This approach improves on the previous **biased** (Taylor-based) method, whose accuracy is limited by the polynomial degree, no matter how much data we use.

In contrast, this method is **unbiased**, since more data improves results.

### Structure
$$
\mathbf{y} = \text{GELU}(\mathbf{W} \mathbf{x}) \quad \text{with} \quad \mathbf{y}' = \Phi(\mathbf{W}) \Psi(\mathbf{x})
$$

- ψ: MLP mapping $\mathbf{x} \in \mathbb{R}^d \to \mathbb{R}^m$
- φ: row-wise MLP mapping $\mathbf{W} \in \mathbb{R}^{d \times d} \to \mathbb{R}^{d \times m}$
- Final prediction: $\mathbf{y}' = \Phi(\mathbf{W}) \cdot \Psi(\mathbf{x})$ (row-wise dot)

### Training

Train φ and ψ to minimize MSE:

$$
\textbf{L} = \frac{1}{N} \sum_{i=1}^N \left\| \Phi(\mathbf{W}_i) \Psi(\mathbf{x}_i) - \text{GELU}(\mathbf{W}_i \mathbf{x}_i) \right\|^2
$$

### Why it works

This method builds a computation graph across both φ and ψ. It scales with data and model size.
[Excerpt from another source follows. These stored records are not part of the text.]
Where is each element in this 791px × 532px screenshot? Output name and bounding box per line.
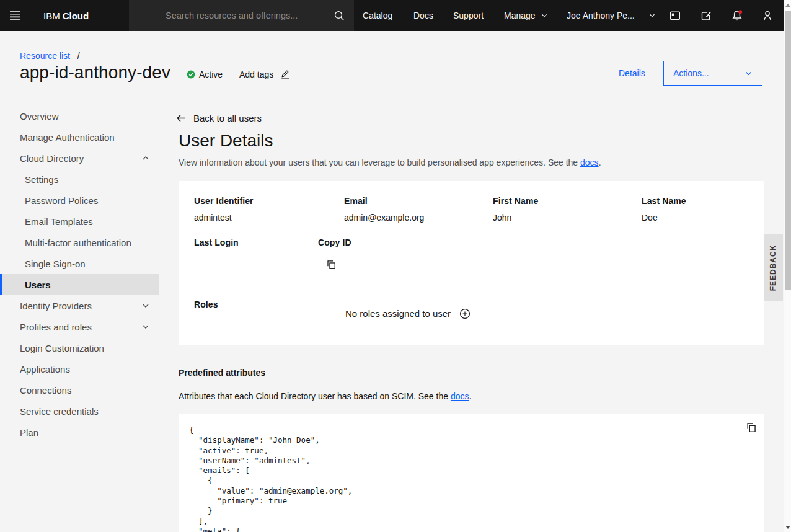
roles-empty-text: No roles assigned to user — [345, 308, 451, 319]
vertical-scrollbar — [784, 0, 791, 532]
ibm-cloud-logo[interactable]: IBMCloud — [43, 0, 89, 31]
copy-icon — [746, 422, 757, 433]
user-menu-label: Joe Anthony Pe... — [567, 11, 635, 20]
add-tags-button[interactable]: Add tags — [239, 69, 291, 79]
sidebar-item-service-credentials[interactable]: Service credentials — [0, 401, 159, 422]
scrollbar-thumb[interactable] — [785, 11, 791, 290]
details-link[interactable]: Details — [619, 68, 645, 78]
sidebar-item-login-customization[interactable]: Login Customization — [0, 337, 159, 358]
actions-dropdown[interactable]: Actions... — [663, 61, 762, 86]
sidebar-item-label: Multi-factor authentication — [25, 237, 131, 248]
sidebar-item-label: Cloud Directory — [20, 153, 84, 164]
sidebar-item-identity-providers[interactable]: Identity Providers — [0, 295, 159, 316]
sidebar-item-label: Single Sign-on — [25, 259, 86, 269]
nav-support-label: Support — [453, 11, 484, 20]
add-role-button[interactable] — [459, 308, 471, 319]
sidebar: Overview Manage Authentication Cloud Dir… — [0, 105, 159, 443]
nav-docs[interactable]: Docs — [413, 0, 433, 31]
sidebar-item-label: Profiles and roles — [20, 322, 92, 332]
sidebar-item-settings[interactable]: Settings — [0, 169, 159, 190]
status-label: Active — [199, 69, 223, 79]
description-suffix: . — [469, 391, 471, 401]
predefined-attributes-title: Predefined attributes — [179, 368, 265, 378]
copy-code-button[interactable] — [746, 422, 757, 433]
sidebar-item-overview[interactable]: Overview — [0, 105, 159, 126]
section-title: User Details — [179, 131, 273, 151]
sidebar-item-connections[interactable]: Connections — [0, 379, 159, 401]
actions-label: Actions... — [673, 68, 709, 78]
sidebar-item-label: Password Polices — [25, 195, 98, 206]
sidebar-item-password-polices[interactable]: Password Polices — [0, 190, 159, 211]
hamburger-menu-icon — [9, 9, 21, 22]
cloud-shell-icon — [669, 9, 681, 22]
field-label-last-login: Last Login — [194, 237, 239, 247]
back-to-all-users-link[interactable]: Back to all users — [175, 113, 262, 123]
sidebar-item-cloud-directory[interactable]: Cloud Directory — [0, 148, 159, 169]
user-menu[interactable]: Joe Anthony Pe... — [567, 0, 656, 31]
field-value-first-name: John — [493, 213, 511, 223]
sidebar-item-label: Users — [25, 280, 51, 290]
scrollbar-down-arrow[interactable] — [785, 526, 790, 529]
scrollbar-up-arrow[interactable] — [785, 4, 790, 7]
nav-manage[interactable]: Manage — [504, 0, 548, 31]
copy-id-button[interactable] — [326, 259, 337, 270]
sidebar-item-label: Overview — [20, 111, 59, 122]
feedback-edit-button[interactable] — [696, 6, 716, 25]
sidebar-item-label: Settings — [25, 174, 58, 185]
page-title: app-id-anthony-dev — [20, 63, 170, 82]
add-plus-circle-icon — [459, 308, 471, 319]
back-link-label: Back to all users — [193, 113, 262, 123]
sidebar-item-label: Email Templates — [25, 216, 93, 227]
user-avatar-icon — [761, 9, 774, 22]
field-label-last-name: Last Name — [642, 196, 686, 206]
chevron-down-icon — [141, 301, 150, 310]
brand-bold: Cloud — [63, 11, 89, 21]
notifications-button[interactable] — [727, 6, 747, 25]
chevron-up-icon — [141, 154, 150, 162]
nav-catalog[interactable]: Catalog — [363, 0, 392, 31]
scim-attributes-code-block: { "displayName": "John Doe", "active": t… — [179, 414, 764, 532]
feedback-tab[interactable]: FEEDBACK — [764, 234, 783, 301]
field-value-email: admin@example.org — [344, 213, 424, 223]
account-avatar-button[interactable] — [758, 6, 777, 25]
sidebar-item-label: Applications — [20, 364, 70, 375]
nav-manage-label: Manage — [504, 11, 536, 20]
description-text: View information about your users that y… — [179, 157, 580, 167]
breadcrumb-separator: / — [77, 51, 80, 61]
sidebar-item-single-sign-on[interactable]: Single Sign-on — [0, 253, 159, 274]
sidebar-item-label: Identity Providers — [20, 301, 92, 311]
chevron-down-icon — [541, 12, 548, 19]
field-value-user-identifier: admintest — [194, 213, 232, 223]
hamburger-menu-button[interactable] — [5, 6, 25, 25]
cloud-shell-button[interactable] — [665, 6, 685, 25]
docs-link[interactable]: docs — [451, 391, 469, 401]
edit-icon — [700, 9, 712, 22]
header-search — [129, 0, 354, 31]
field-label-user-identifier: User Identifier — [194, 196, 254, 206]
chevron-down-icon — [745, 69, 753, 78]
predefined-attributes-description: Attributes that each Cloud Directory use… — [179, 391, 471, 401]
breadcrumb: Resource list / — [20, 51, 80, 61]
nav-support[interactable]: Support — [453, 0, 484, 31]
chevron-down-icon — [141, 322, 150, 331]
sidebar-item-label: Service credentials — [20, 406, 99, 417]
sidebar-item-profiles-and-roles[interactable]: Profiles and roles — [0, 316, 159, 337]
edit-pencil-icon — [280, 69, 291, 79]
copy-icon — [326, 259, 337, 270]
sidebar-item-users[interactable]: Users — [0, 274, 159, 295]
sidebar-item-multi-factor-authentication[interactable]: Multi-factor authentication — [0, 232, 159, 253]
arrow-left-icon — [175, 113, 186, 123]
scim-json-code: { "displayName": "John Doe", "active": t… — [179, 414, 764, 532]
status-badge: Active — [187, 69, 223, 79]
breadcrumb-resource-list-link[interactable]: Resource list — [20, 51, 70, 61]
sidebar-item-manage-authentication[interactable]: Manage Authentication — [0, 126, 159, 148]
sidebar-item-applications[interactable]: Applications — [0, 358, 159, 379]
search-button[interactable] — [329, 6, 349, 25]
field-value-last-name: Doe — [642, 213, 658, 223]
docs-link[interactable]: docs — [580, 157, 599, 167]
search-input[interactable] — [129, 0, 354, 31]
check-circle-icon — [187, 70, 195, 79]
sidebar-item-email-templates[interactable]: Email Templates — [0, 211, 159, 232]
sidebar-item-plan[interactable]: Plan — [0, 422, 159, 443]
chevron-down-icon — [648, 12, 656, 19]
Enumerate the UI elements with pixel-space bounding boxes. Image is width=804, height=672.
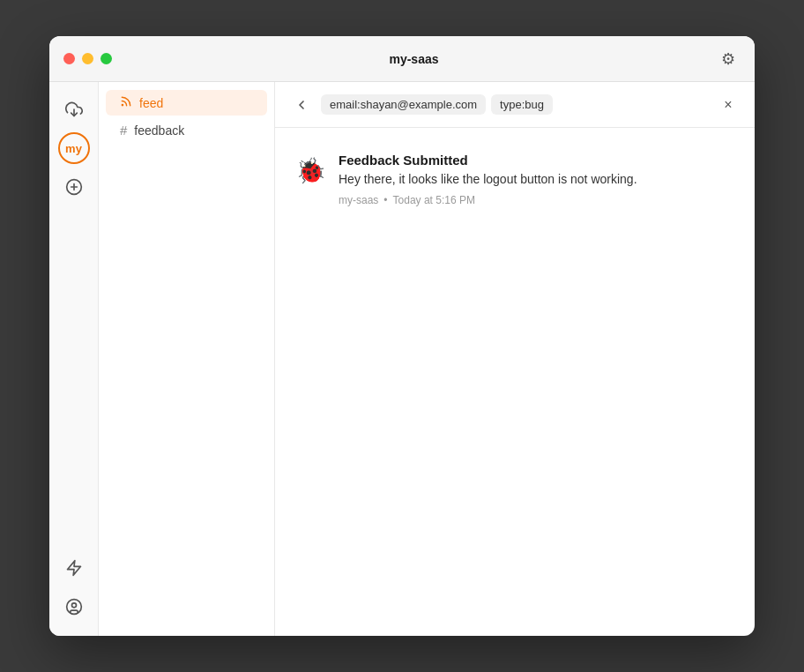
main-panel: email:shayan@example.com type:bug × 🐞 Fe… — [275, 82, 755, 636]
traffic-lights — [63, 53, 112, 64]
main-content: my — [49, 82, 755, 636]
settings-button[interactable]: ⚙ — [716, 47, 741, 71]
message-workspace: my-saas — [339, 194, 378, 206]
workspace-avatar[interactable]: my — [57, 131, 91, 165]
meta-dot: • — [383, 194, 387, 206]
message-meta: my-saas • Today at 5:16 PM — [339, 194, 737, 206]
channel-item-feedback[interactable]: # feedback — [106, 117, 267, 143]
messages-area: 🐞 Feedback Submitted Hey there, it looks… — [275, 128, 755, 636]
maximize-button[interactable] — [100, 53, 112, 64]
search-bar: email:shayan@example.com type:bug × — [275, 82, 755, 128]
filter-tag-email[interactable]: email:shayan@example.com — [321, 94, 486, 115]
clear-filters-button[interactable]: × — [716, 93, 741, 117]
channel-sidebar: feed # feedback — [99, 82, 275, 636]
message-avatar: 🐞 — [293, 153, 328, 188]
svg-marker-4 — [67, 561, 80, 576]
workspace-label[interactable]: my — [58, 132, 90, 164]
bolt-button[interactable] — [57, 551, 91, 585]
app-title: my-saas — [123, 52, 705, 66]
message-body: Feedback Submitted Hey there, it looks l… — [339, 153, 737, 206]
channel-label-feed: feed — [139, 96, 163, 110]
inbox-button[interactable] — [57, 93, 91, 126]
back-button[interactable] — [289, 93, 314, 117]
svg-point-6 — [71, 603, 76, 608]
hash-icon: # — [120, 123, 127, 138]
titlebar: my-saas ⚙ — [49, 36, 755, 82]
add-workspace-button[interactable] — [57, 170, 91, 204]
message-item: 🐞 Feedback Submitted Hey there, it looks… — [293, 146, 737, 213]
minimize-button[interactable] — [82, 53, 93, 64]
channel-label-feedback: feedback — [134, 123, 184, 138]
close-button[interactable] — [63, 53, 75, 64]
profile-button[interactable] — [57, 590, 91, 623]
message-text: Hey there, it looks like the logout butt… — [339, 171, 737, 189]
filter-tags: email:shayan@example.com type:bug — [321, 94, 709, 115]
filter-tag-type[interactable]: type:bug — [491, 94, 553, 115]
icon-sidebar: my — [49, 82, 99, 636]
message-timestamp: Today at 5:16 PM — [393, 194, 475, 206]
message-title: Feedback Submitted — [339, 153, 737, 168]
channel-item-feed[interactable]: feed — [106, 90, 267, 116]
rss-icon — [120, 95, 132, 110]
app-window: my-saas ⚙ my — [49, 36, 755, 636]
svg-point-7 — [122, 105, 123, 106]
After training, we can discard the GELU node and use:

$$
\mathbf{y}' = \Phi(\mathbf{W}) \Psi(\mathbf{x})
$$

as a learned approximation.

## Implementation

In [1]:
# Train φ(W) and ψ(x) as neural networks for an unbiased linearization of GELU(Wx).
# PyTorch builds a computation graph across both nets, joined at the final dot product.
# Mini-batch optimization ensures efficient gradient updates across φ and ψ.

import torch
import torch.nn as nn
import math
from torch.utils.data import Dataset, DataLoader

class GeluDataset(Dataset):
    def __init__(self, N, d):
        self.W = torch.randn(N, d, d)
        self.x = torch.randn(N, d)
        Z = torch.einsum('bij,bj->bi', self.W, self.x)
        self.y = 0.5 * Z * (1 + torch.erf(Z / math.sqrt(2)))

    def __len__(self):
        return len(self.x)

    def __getitem__(self, idx):
        return self.W[idx], self.x[idx], self.y[idx]

class PsiNet(nn.Module):
    def __init__(self, d, m, hidden=64):
        super().__init__()
        self.net = nn.Sequential(
            nn.Linear(d, hidden),
            nn.ReLU(),
            nn.Linear(hidden, m)
        )

    def forward(self, x):
        return self.net(x)

class PhiNet(nn.Module):
    def __init__(self, d, m, hidden=64):
        super().__init__()
        self.net = nn.Sequential(
            nn.Linear(d, hidden),
            nn.ReLU(),
            nn.Linear(hidden, m)
        )

    def forward(self, W):
        B, D, _ = W.shape
        W_flat = W.view(B * D, D)
        out_flat = self.net(W_flat)
        return out_flat.view(B, D, -1)

# --- Hyperparameters ---
# d: input/output dimension; m: hidden feature dimension
# N: dataset size; batch_size: training mini-batch size
# epochs: number of full passes over the data
d, m, N, batch_size, epochs = 2, 16, 1024, 64, 5

# --- Setup data + models ---
dataset = GeluDataset(N, d)
loader = DataLoader(dataset, batch_size=batch_size, shuffle=True)
psi = PsiNet(d, m)
phi = PhiNet(d, m)

# --- Optimizer ---
# Adam: fast convergence with minimal tuning, good for deep MLPs
optimizer = torch.optim.Adam(list(psi.parameters()) + list(phi.parameters()), lr=1e-3)
criterion = nn.MSELoss()

# --- Training loop ---
for epoch in range(1, epochs + 1):
    total_loss = 0.0
    for Wb, xb, yb in loader:
        optimizer.zero_grad()
        ψ = psi(xb)                      # (B, m)
        Φ = phi(Wb)                      # (B, d, m)
        y_pred = torch.bmm(Φ, ψ.unsqueeze(-1)).squeeze(-1)  # (B, d)
        loss = criterion(y_pred, yb)
        loss.backward()
        optimizer.step()
        total_loss += loss.item() * Wb.size(0)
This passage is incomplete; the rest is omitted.